■ Data ■
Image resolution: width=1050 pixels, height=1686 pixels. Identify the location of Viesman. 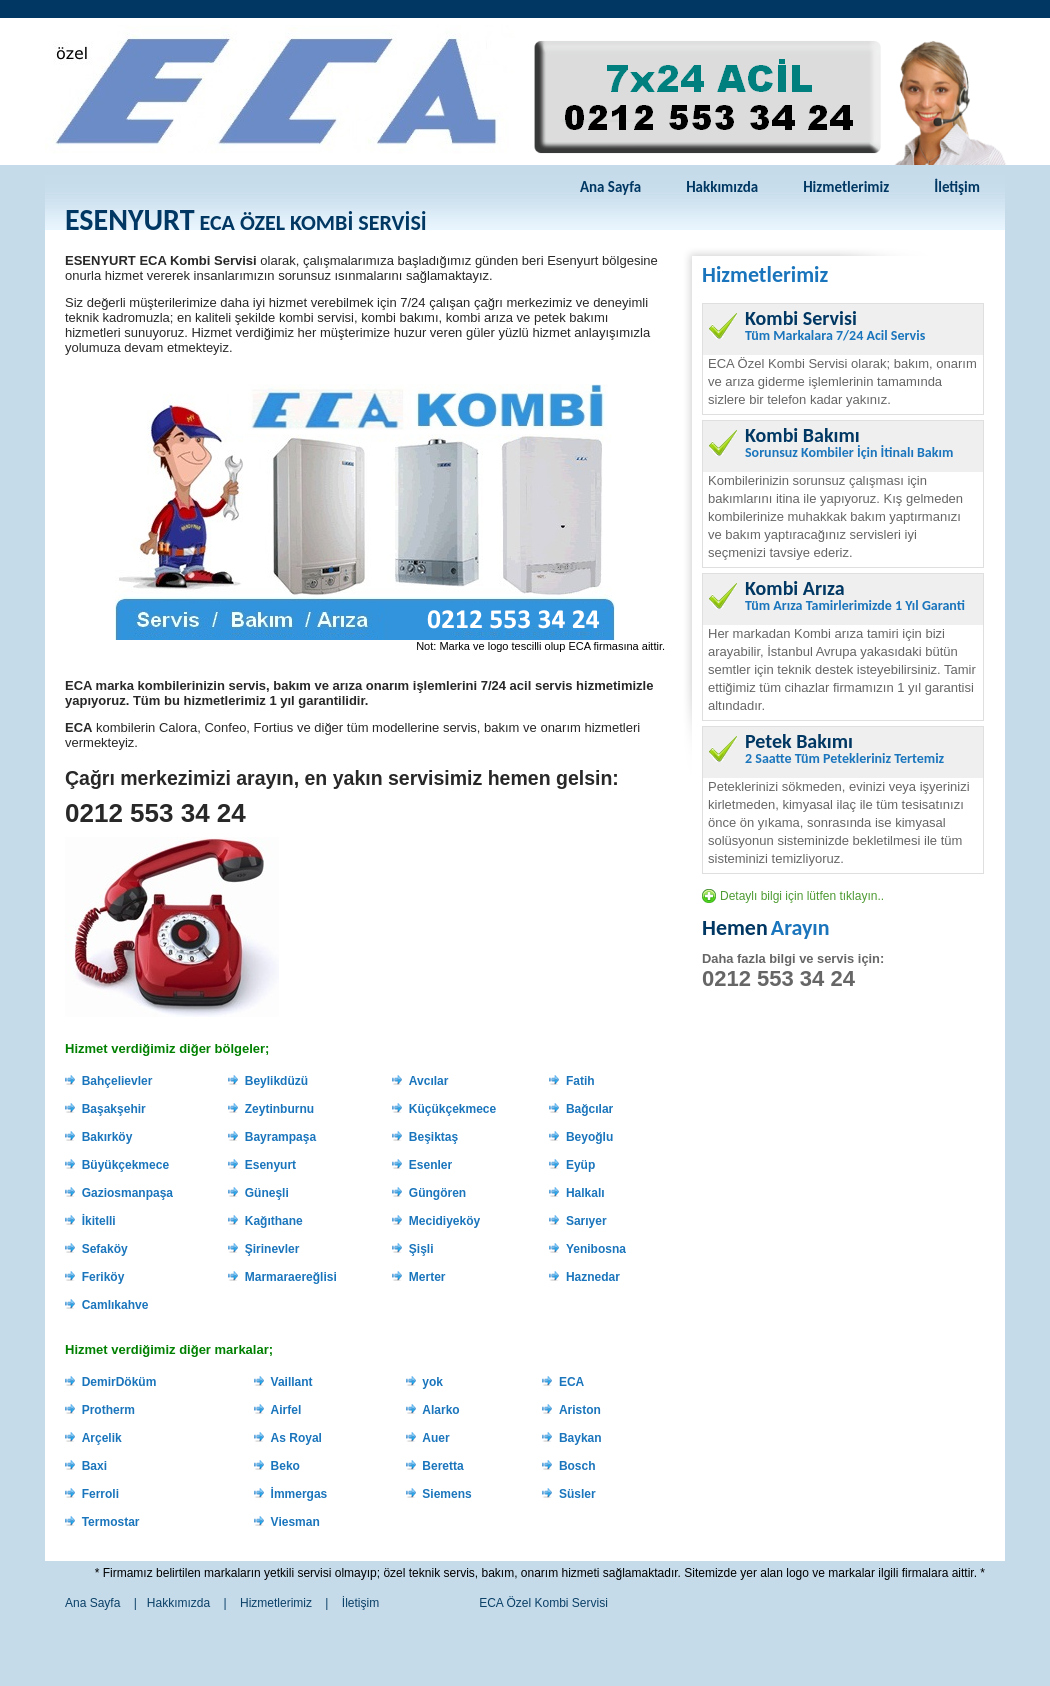
(295, 1522).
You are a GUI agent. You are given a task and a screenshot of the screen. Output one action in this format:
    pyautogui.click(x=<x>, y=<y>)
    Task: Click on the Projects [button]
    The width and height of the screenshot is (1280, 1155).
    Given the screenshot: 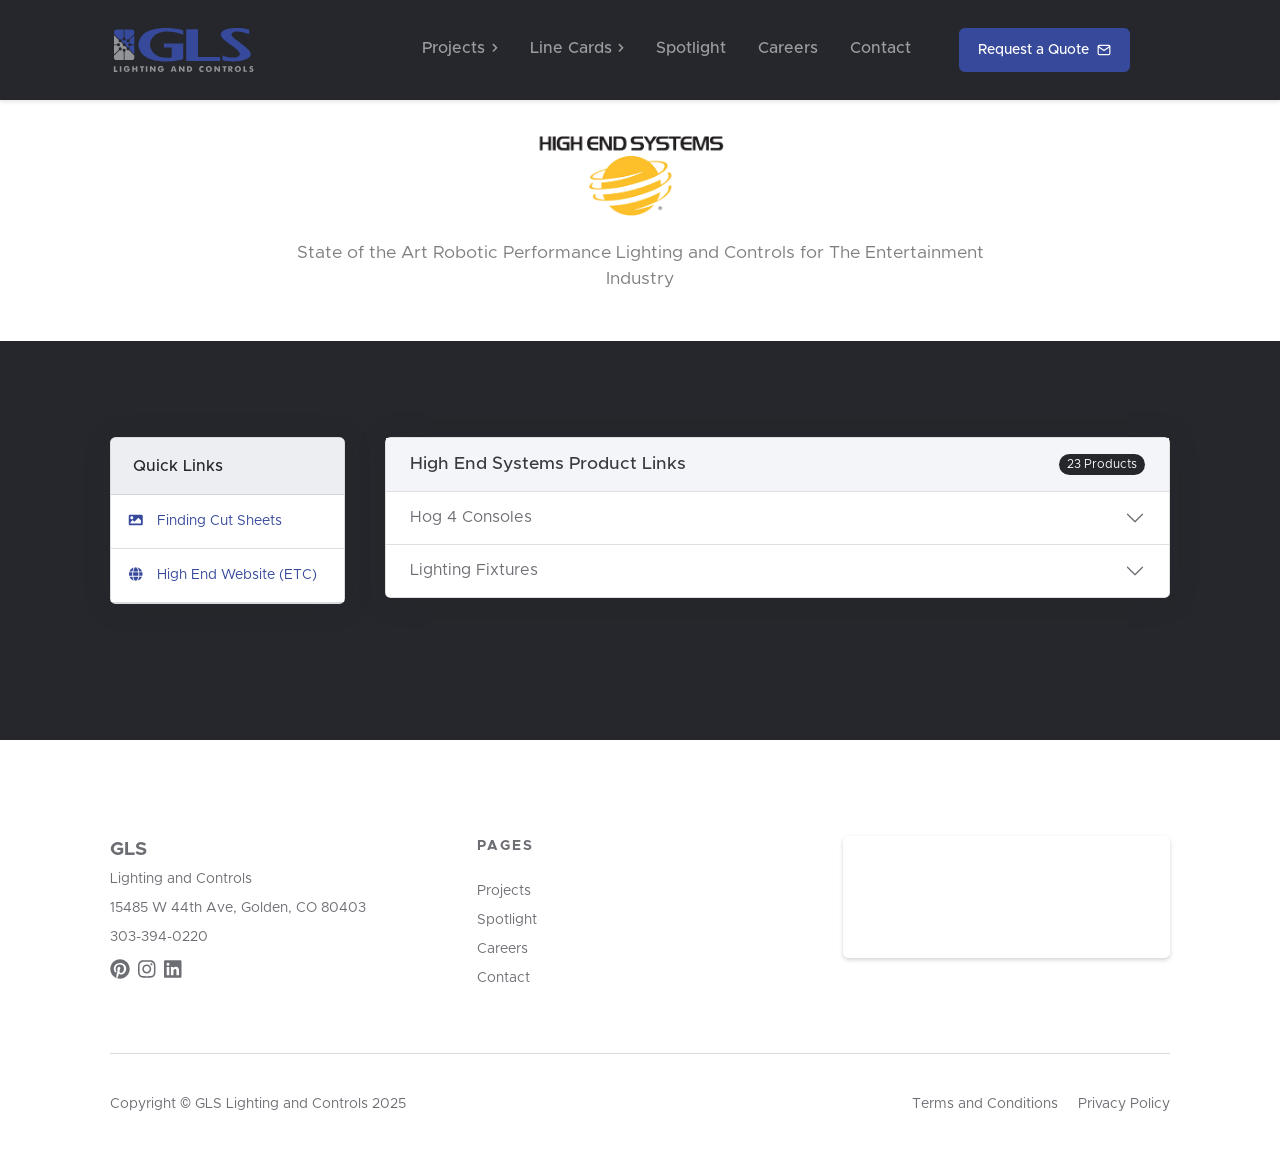 What is the action you would take?
    pyautogui.click(x=459, y=48)
    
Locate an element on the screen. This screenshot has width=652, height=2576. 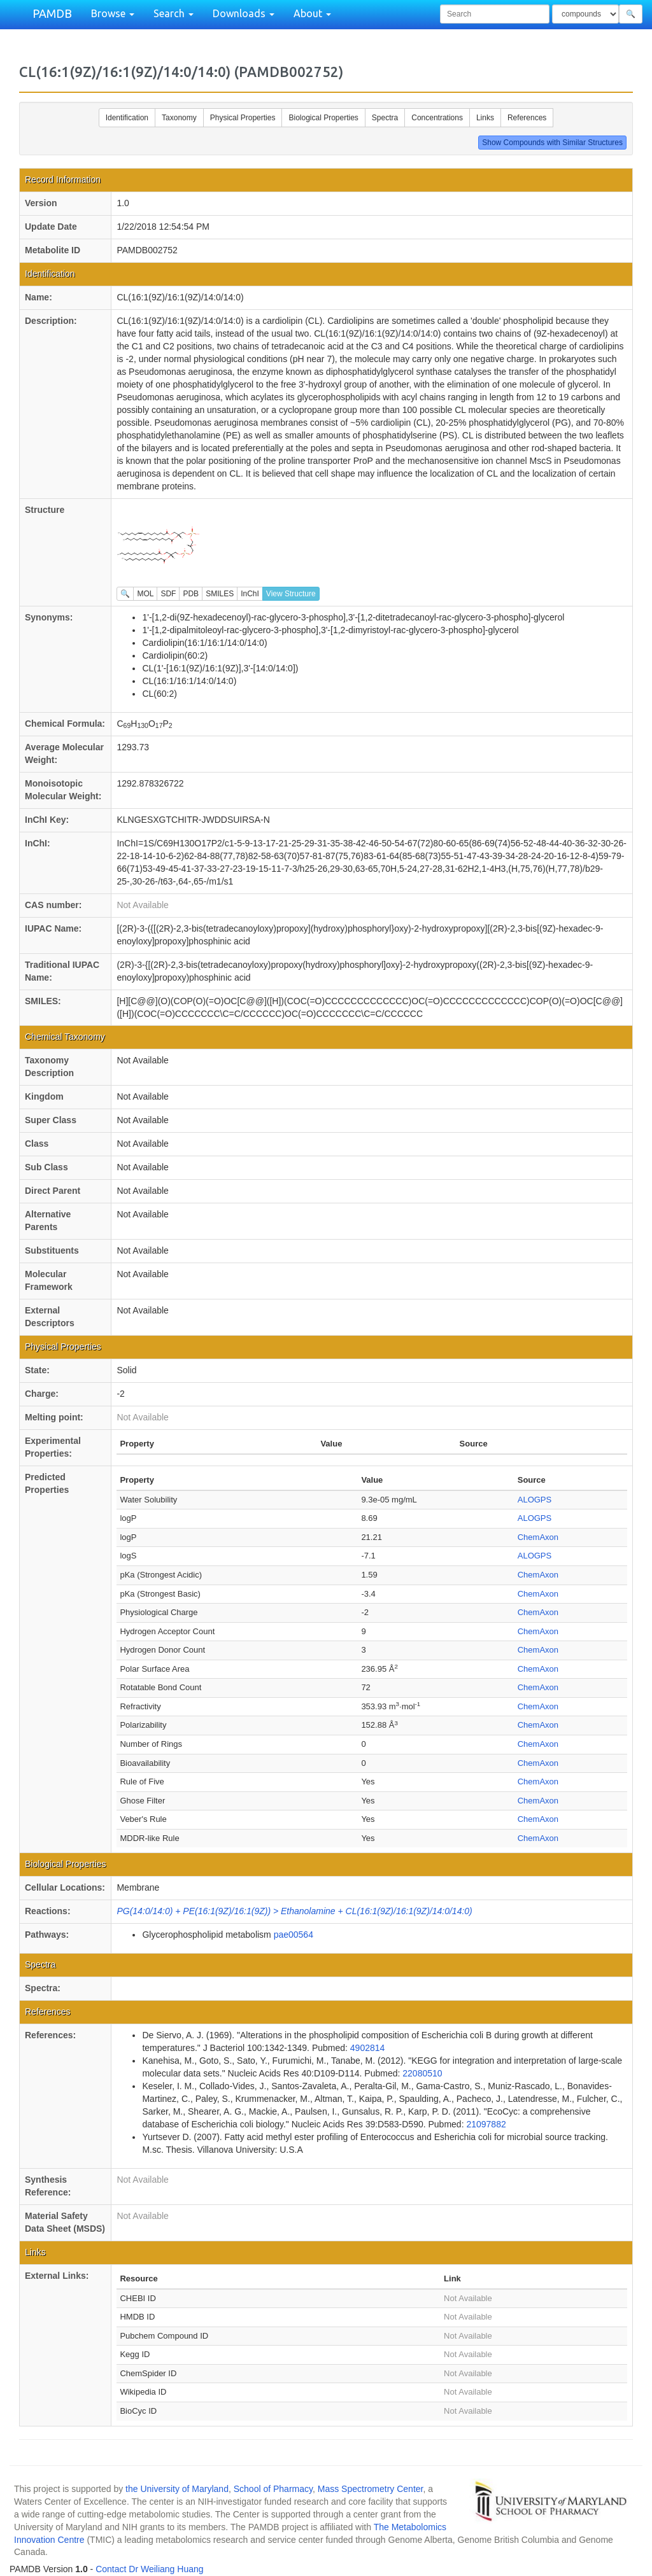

■ Task ■
Please restate the material above line by line, exactly, beginning at its first line and ending with the line that contains "Task: Click on the Projects [button]", without any pictures.

■ Answer for the task ■
Image resolution: width=1050 pixels, height=1686 pixels. Identify the location of Viesman. 
(295, 1522).
You are a GUI agent. You are given a task and a screenshot of the screen. Output one action in this format:
    pyautogui.click(x=<x>, y=<y>)
    Task: Click on the Projects [button]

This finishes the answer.